TIPSv2 — g/14

TIPSv2 (Text-Image Pre-training with Spatial awareness) is a family of contrastive vision-language models that produce spatially rich image features aligned with text embeddings. This is the Giant variant with 1.1B vision params and 389M text params. Try the code snippets below or check out the GitHub repo for more use cases and visualizations, including zero-shot segmentation.

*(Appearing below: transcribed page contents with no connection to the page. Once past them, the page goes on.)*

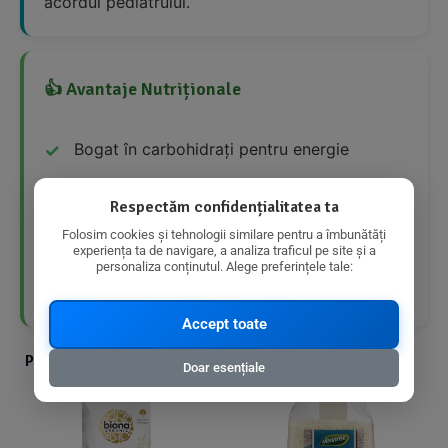
acordul pediatrului.
👍 Avantaje Nutriționale
Bogat în carbohidrați pentru energie
Conținut scăzut de grăsimi
Respectăm confidențialitatea ta
Folosim cookies și tehnologii similare pentru a îmbunătăți
Conținut scăzut de zahăr
experiența ta de navigare, a analiza traficul pe site și a
personaliza conținutul. Alege preferințele tale:
Produs bio
Accept toate
Produse din aceeasi categorie cu produsul ales
Doar esențiale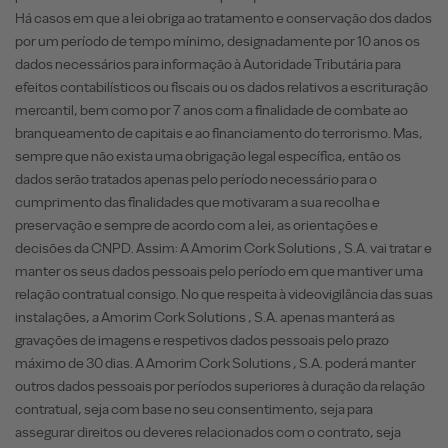
Há casos em que a lei obriga ao tratamento e conservação dos dados
por um período de tempo mínimo, designadamente por 10 anos os
dados necessários para informação à Autoridade Tributária para
efeitos contabilísticos ou fiscais ou os dados relativos a escrituração
mercantil, bem como por 7 anos com a finalidade de combate ao
branqueamento de capitais e ao financiamento do terrorismo. Mas,
sempre que não exista uma obrigação legal específica, então os
dados serão tratados apenas pelo período necessário para o
cumprimento das finalidades que motivaram a sua recolha e
preservação e sempre de acordo com a lei, as orientações e
decisões da CNPD. Assim: A Amorim Cork Solutions , S.A. vai tratar e
manter os seus dados pessoais pelo período em que mantiver uma
relação contratual consigo. No que respeita à videovigilância das suas
instalações, a Amorim Cork Solutions , S.A. apenas manterá as
gravações de imagens e respetivos dados pessoais pelo prazo
máximo de 30 dias. A Amorim Cork Solutions , S.A. poderá manter
outros dados pessoais por períodos superiores à duração da relação
contratual, seja com base no seu consentimento, seja para
assegurar direitos ou deveres relacionados com o contrato, seja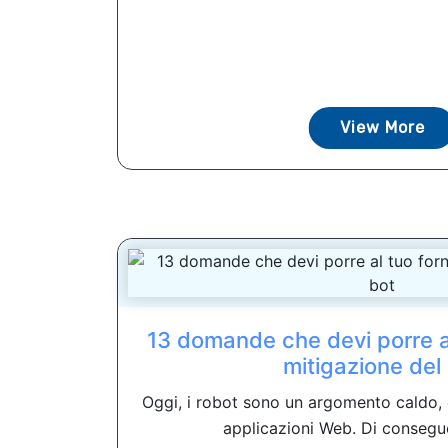
View More
13 domande che devi porre al
mitigazione del
Oggi, i robot sono un argomento caldo, c
applicazioni Web. Di consegue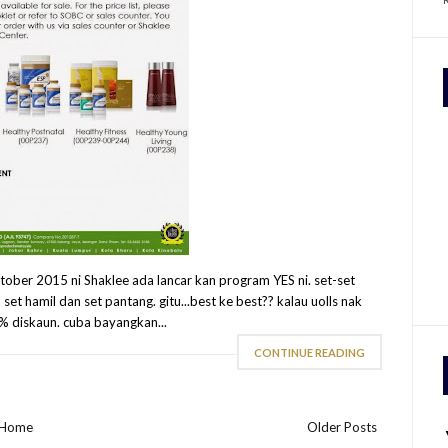
ktober 2015 ni Shaklee ada lancar kan program YES ni. set-set
t hamil dan set pantang. gitu...best ke best?? kalau uolls nak
5% diskaun. cuba bayangkan...
CONTINUE READING
Home
Older Posts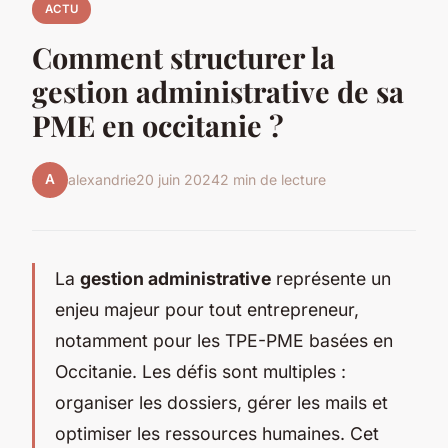
ACTU
Comment structurer la
gestion administrative de sa
PME en occitanie ?
A
alexandrie
20 juin 2024
2 min de lecture
La
gestion administrative
représente un
enjeu majeur pour tout entrepreneur,
notamment pour les TPE-PME basées en
Occitanie. Les défis sont multiples :
organiser les dossiers, gérer les mails et
optimiser les ressources humaines. Cet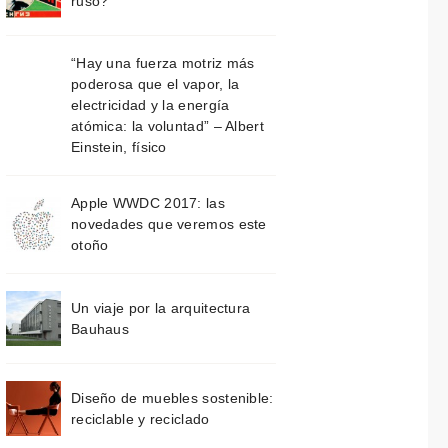
ruso?
“Hay una fuerza motriz más
poderosa que el vapor, la
electricidad y la energía
atómica: la voluntad” – Albert
Einstein, físico
Apple WWDC 2017: las
novedades que veremos este
otoño
Un viaje por la arquitectura
Bauhaus
Diseño de muebles sostenible:
reciclable y reciclado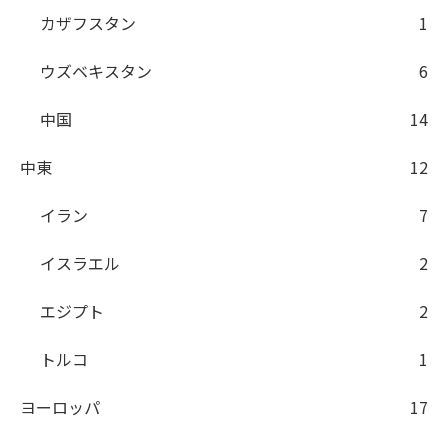
カザフスタン
1
ウズベキスタン
6
中国
14
中東
12
イラン
7
イスラエル
2
エジプト
2
トルコ
1
ヨーロッパ
17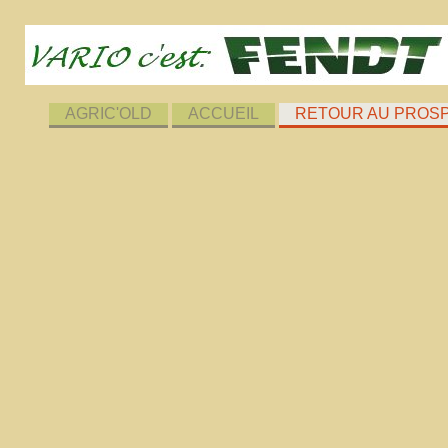
AGRIC'OLD
ACCUEIL
RETOUR AU PROS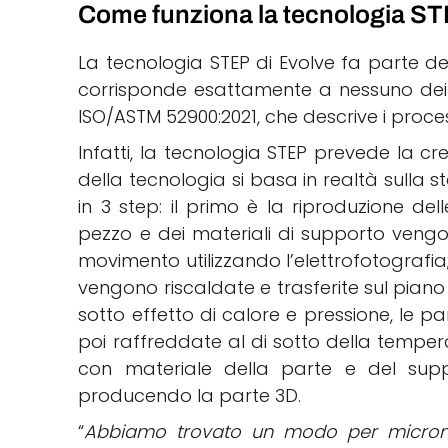
Come funziona la tecnologia S
La tecnologia STEP di Evolve fa parte de
corrisponde esattamente a nessuno dei p
ISO/ASTM 52900:2021, che descrive i proce
Infatti, la tecnologia STEP prevede la cr
della tecnologia si basa in realtà sulla s
in 3 step: il primo è la
riproduzione del
pezzo e dei materiali di supporto vengo
movimento utilizzando l’
elettrofotografia
vengono
riscaldate
e trasferite sul pian
sotto
effetto di
calore e pressione, le pa
poi raffreddate al di sotto della tempera
con materiale della parte e del supp
producendo la parte 3D.
“
Abbiamo trovato un modo per microniz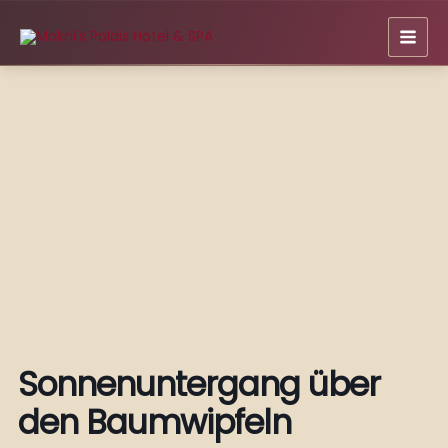
Zum
Inhalt
springen
Sonnenuntergang über
den Baumwipfeln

Variant	Vision params	Text params	Embed dim	DPT Heads
B/14	86M	110M	768	B/14-dpt
L/14	303M	184M	1024	L/14-dpt
SO400m/14	412M	448M	1152	SO400m/14-dpt
g/14	1.1B	389M	1536	g/14-dpt

Usage

pip install transformers torch torchvision sentencepiece scikit-learn

Load the model

from transformers import AutoModel

model = AutoModel.from_pretrained("google/tipsv2-g14", trust_remote_code=True)
model.eval()

Encode images

Images should be tensors in [0, 1] range (just ToTensor(), no ImageNet normalization).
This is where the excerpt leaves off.